Visualization Team

The rise of Big Data has provided researchers and industry with new opportunities to discover insight. One key tool for exploring and communicating data is data visualisation. While with the rise of tools such as Hadoop and Spark has enabled data processing to scaled to support the big data revolution data visualisation has not undergone a similar revolution. It is the goal of the Data Science Institute’s Visualisation team to visualise the Big Data revolution.

To enable visualisation to scale to support the Big Data revolution we designed and built the KPMG Data Observatory, an immersive data visualisation environment. The facility provides a social interdisciplinary environment which:
1) Enables researchers to make sense of Big Data
2) Supports quantitative decision making
3) Allows research into how decisions are made

Within the Visualisation Team we conduct three key types of research:
1) Tools and techniques to support the scalability of data visualisation to Big Data 
2) Explorative data-dense visualisation for exploring Big Data 
3) Presentation of research results 

We are very keen to collaborate with researchers and industry on all areas of our research and are always excited by data science problems where visualisation could help. Please do get in touch with David.Birch@imperial.ac.uk to explore opportunities.

Foundation of Data Science: Visualizing Data 

newsVisualisation is a critical part of the data science for two reasons. Firstly, the human visual system excels at pattern recognition and we are best able to make sense of big data sources through the visualisation of data and subsequent analytics. Secondly, once insight has been gained from data visualisation, visual representations of data as well as analysis results are typically the most effective means of communicating results.

The Institute has built a Global Data Observatory in partnership with KPMG. This consists of a visualisation studio allowing teams of researchers and analysts to collaborate in the exploration of data and the derivation of actionable insight in real time with a cutting edge visualisation environment.

 

Multidisciplinary Applications

Understanding Nature

In recent years, technological advances have dramatically increased the quality and quantity of data available to astronomers.  Newly launched or soon-to-be launched space-based telescopes are tailored to data-collection challenges associated with specific scientific goals. These instruments provide massive new surveys resulting in new catalogues containing terabytes of data, high resolution spectrograph and imaging across the electromagnetic spectrum, and incredibly detailed movies of dynamic and explosive processes in the solar atmosphere. These new data streams are helping scientists make impressive strides in our understanding of the physical universe, but at the same time are generating massive data-analytic and data-mining challenges for scientists who study them.

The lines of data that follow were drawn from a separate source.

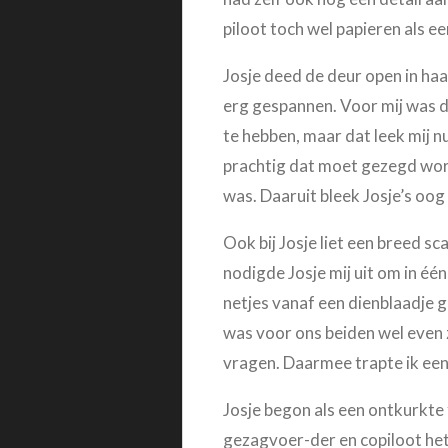
piloot toch wel papieren als e
Josje deed de deur open in haa
erg gespannen. Voor mij was d
te hebben, maar dat leek mij nu
prachtig dat moet gezegd word
was. Daaruit bleek Josje’s oog 
Ook bij Josje liet een breed sc
nodigde Josje mij uit om in éé
netjes vanaf een dienblaadje g
was voor ons beiden wel even z
vragen. Daarmee trapte ik een
Josje begon als een ontkurkte
gezagvoer-der en copiloot het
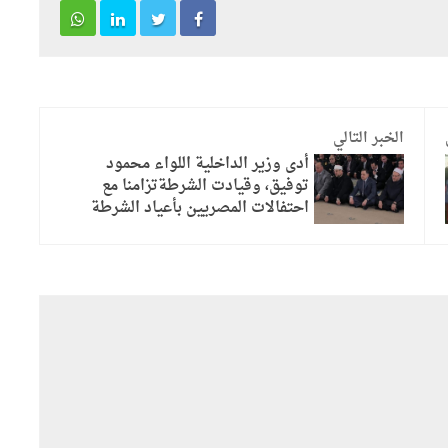
الخبر التالي
أدى وزير الداخلية اللواء محمود
توفيق، وقيادت الشرطةتزامنا مع
احتفالات المصريين بأعياد الشرطة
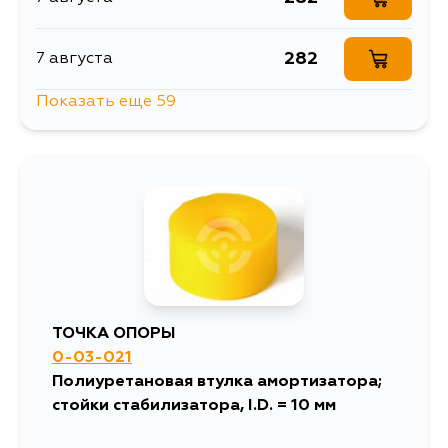
282
7 августа
Показать еще 59
282
7 августа
282
8 августа
282
9 августа
282
10 августа
ТОЧКА ОПОРЫ
0-03-021
1095
10 августа
Полиуретановая втулка амортизатора;
стойки стабилизатора, I.D. = 10 мм
282
12 августа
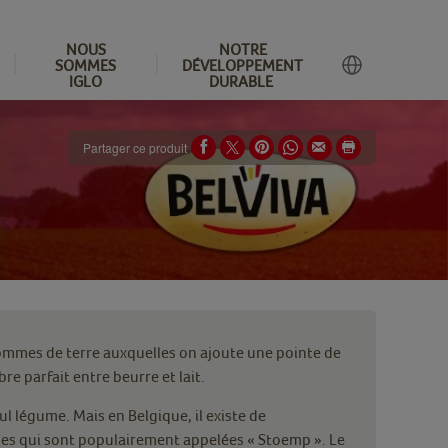
NOUS
NOTRE
SOMMES
DÉVELOPPEMENT
IGLO
DURABLE
Partager ce produit
pommes de terre auxquelles on ajoute une pointe de
re parfait entre beurre et lait.
 légume. Mais en Belgique, il existe de
es qui sont populairement appelées « Stoemp ». Le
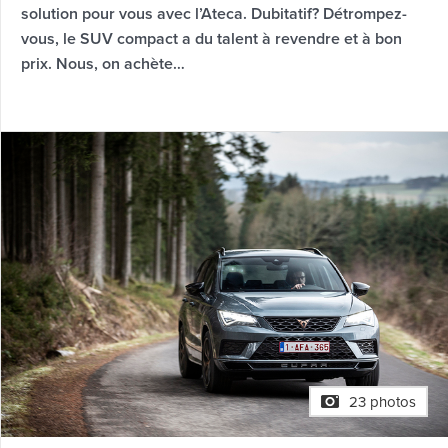
solution pour vous avec l’Ateca. Dubitatif? Détrompez-
vous, le SUV compact a du talent à revendre et à bon
prix. Nous, on achète…
23 photos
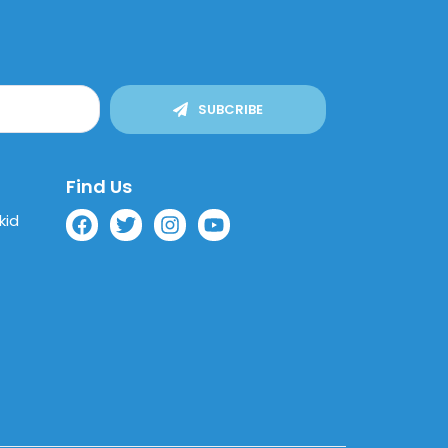
SUBCRIBE
Find Us
kid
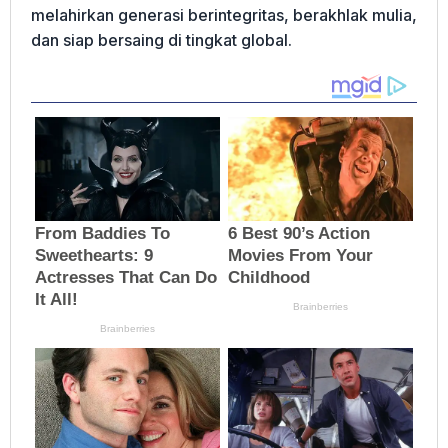
melahirkan generasi berintegritas, berakhlak mulia,
dan siap bersaing di tingkat global.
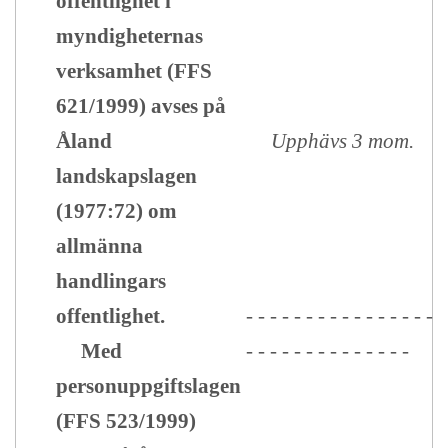
offentlighet i
myndigheternas
verksamhet (FFS
621/1999) avses på
Åland
Upphävs 3 mom.
landskapslagen
(1977:72) om
allmänna
handlingars
offentlighet.
- - - - - - - - - - - - - - - -
Med
- - - - - - - - - - - - - -
personuppgiftslagen
(FFS 523/1999)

The Data Science Institute is working with researchers from the Imperial SpaceLab, and the Imperial Centre for Inference and Cosmology (ICIC), on utilising new technological advances in data science for their work.

We also have some current projects working on visualization of Mars and the stars, planets and galaxies in space!

 

Economics, finance and value

Some the visualization of data helps with the business and financial world to make the data more understable to a wider audience. Data in financial markets is constantly generated and quickly changing, where traditional statistical models quickly become out-of-date, and increasingly high performance real time machine learning algorithms that can adapt and change based on the new data are giving a new edge to trading. This is an active area of research where the DSI and Imperial College’s quantitative financial researchers are working together to make exciting progress. Beyond using data science for exploring competitive advantages in economies, new models for the economy itself are emerging.

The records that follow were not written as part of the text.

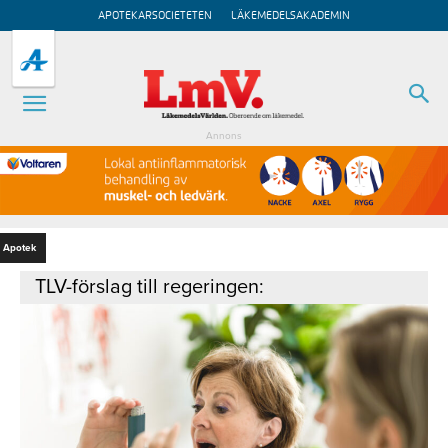
APOTEKARSOCIETETEN
LÄKEMEDELSAKADEMIN
Annons
Apotek
TLV-förslag till regeringen:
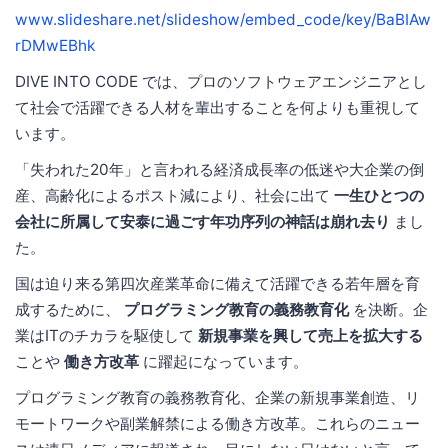
www.slideshare.net/slideshow/embed_code/key/BaBIAw
rDMwEBhk
DIVE INTO CODE では、プロのソフトウェアエンジニアとし
て社会で活躍できる人材を輩出することを何よりも重視して
います。
「失われた20年」と言われる経済成長率の低迷や大企業の倒
産、高齢化によるポスト減により、社会に出て
一生ひとつの
会社に所属して安泰に過ごす年功序列の神話は崩れ去り
まし
た。
国は迫り来る第四次産業革命に備えて活躍できる若年層を育
成するために、
プログラミング教育の義務教育化
を決断。企
業はITのチカラを駆使して
新規事業を興して売上を拡大する
ことや
働き方改革
に躍起になっています。
プログラミング教育の義務教育化、企業の新規事業創造、リ
モートワークや副業解禁による働き方改革。これらのニュー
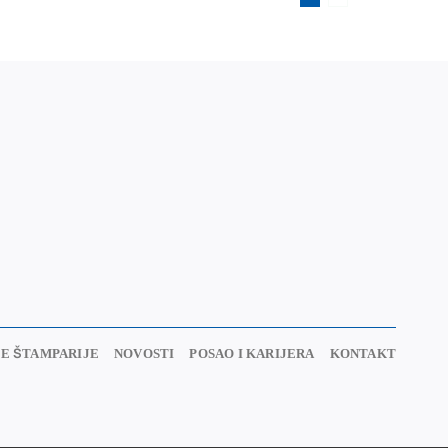
E ŠTAMPARIJE
NOVOSTI
POSAO I KARIJERA
KONTAKT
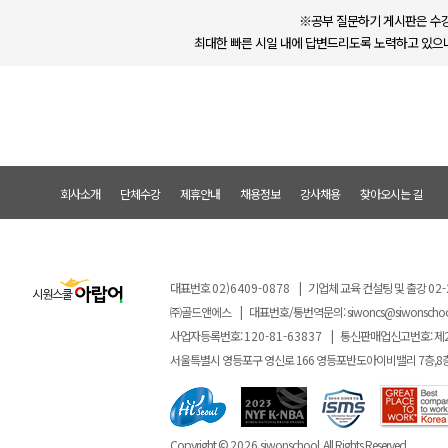
※공부 질문하기 게시판은 수강
최대한 빠른 시일 내에 답변드리도록 노력하고 있으나
회사소개
단체수강
제휴안내
채용정보
강사채용
찾아오시는 길
대표번호
02)6409-0878
|
기업체 교육 컨설팅 및 출강
02-
㈜골드앤에스
|
대표번호/통번역문의:
siwoncs@siwonscho
사업자등록번호:
120-81-63837
|
통신판매업신고번호: 제
서울특별시 영등포구 영신로 166 영등포반도아이비밸리 7층,8
Copyright ©
2026
siwonschool. All Rights Reserved.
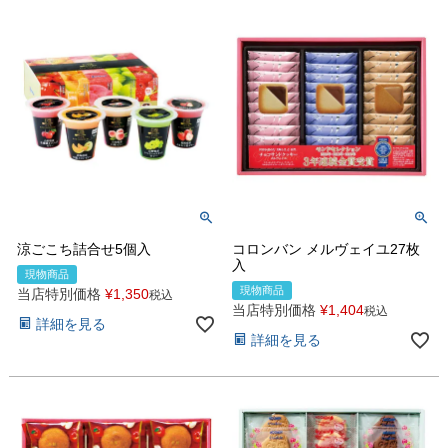
涼ごこち詰合せ5個入
コロンバン メルヴェイユ27枚
入
現物商品
現物商品
当店特別価格
¥
1,350
税込
当店特別価格
¥
1,404
税込
詳細を見る
詳細を見る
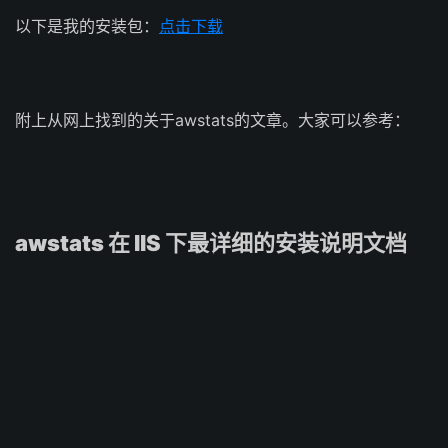
以下是我的安装包：
点击下载
附上从网上找到的关于awstats的文章。大家可以参考：
awstats 在 IIS 下最详细的安装说明文档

For example, money itself is increasingly exchanged digitally, which brings new research questions such as: How to realise a new commercial structure with digital money? Does digital money adoption make a difference? What are the big data implications of digital money? Is it possible to quantify the benefits to governments, corporations and individuals? What are the factors that affect the outcome of a digital money initiative? Going beyond this, data itself could be considered a currency. At the DSI we are beginning to investigate new models for the digital economy as well as supporting data-driven research in economics and finance.